INPUT FOR THIS TASK>
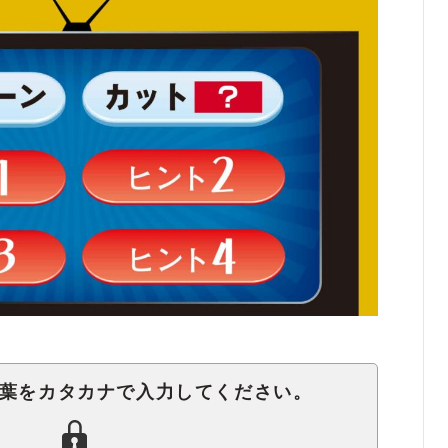
言葉をカタカナで入力してください。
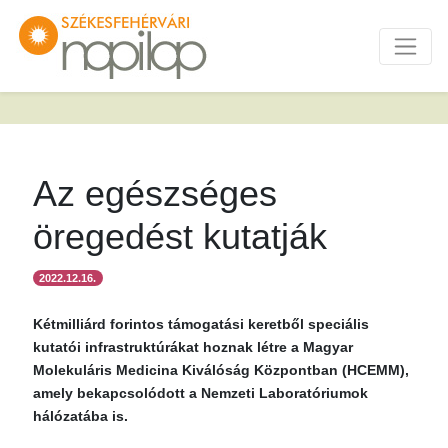
Az egészséges
öregedést kutatják
2022.12.16.
Kétmilliárd forintos támogatási keretből speciális
kutatói infrastruktúrákat hoznak létre a Magyar
Molekuláris Medicina Kiválóság Központban (HCEMM),
amely bekapcsolódott a Nemzeti Laboratóriumok
hálózatába is.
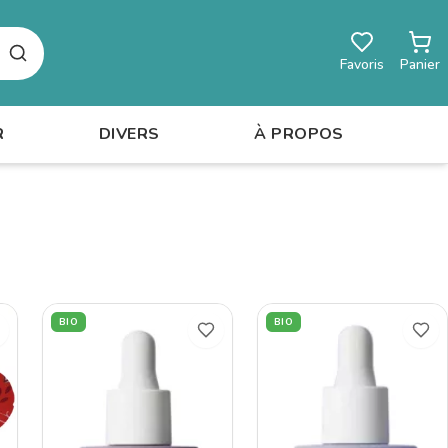
Rechercher
Favoris
Panier
R
DIVERS
À PROPOS
BIO
BIO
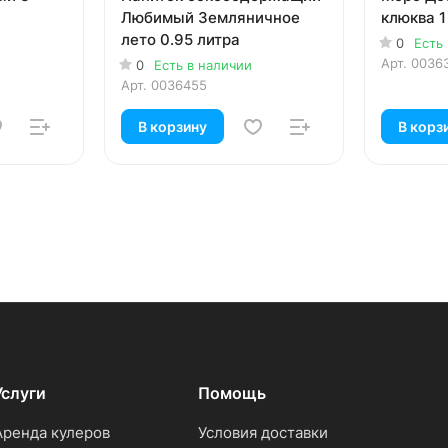
Любимый Земляничное
клюква 1
лето 0.95 литра
0
Есть
Арт.
0036
0
Есть в наличии
Арт.
0036455
В корзину
В корз
Услуги
Помощь
Аренда кулеров
Условия доставки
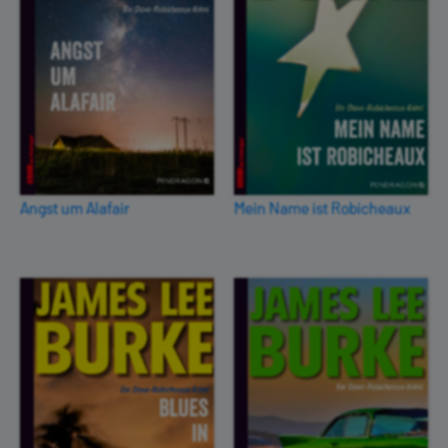
Angst um Alafair
Mein Name ist Robicheaux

EXERCISE GOAL> Retype all of the material above precisely as it reads. Pictures are not part of the copy.

ANSWER SPACE>
言葉をカタカナで入力してください。
Az egészséges
öregedést kutatják
2022.12.16.
Kétmilliárd forintos támogatási keretből speciális
kutatói infrastruktúrákat hoznak létre a Magyar
Molekuláris Medicina Kiválóság Központban (HCEMM),
amely bekapcsolódott a Nemzeti Laboratóriumok
hálózatába is.
Rechercher
Favoris
Panier
R
DIVERS
À PROPOS
BIO
BIO
Любимый Земляничное
клюква 1
лето 0.95 литра
0
Есть
Арт.
0036
0
Есть в наличии
Арт.
0036455
В корзину
В корз
Услуги
Помощь
Аренда кулеров
Условия доставки
Angst um Alafair
Mein Name ist Robicheaux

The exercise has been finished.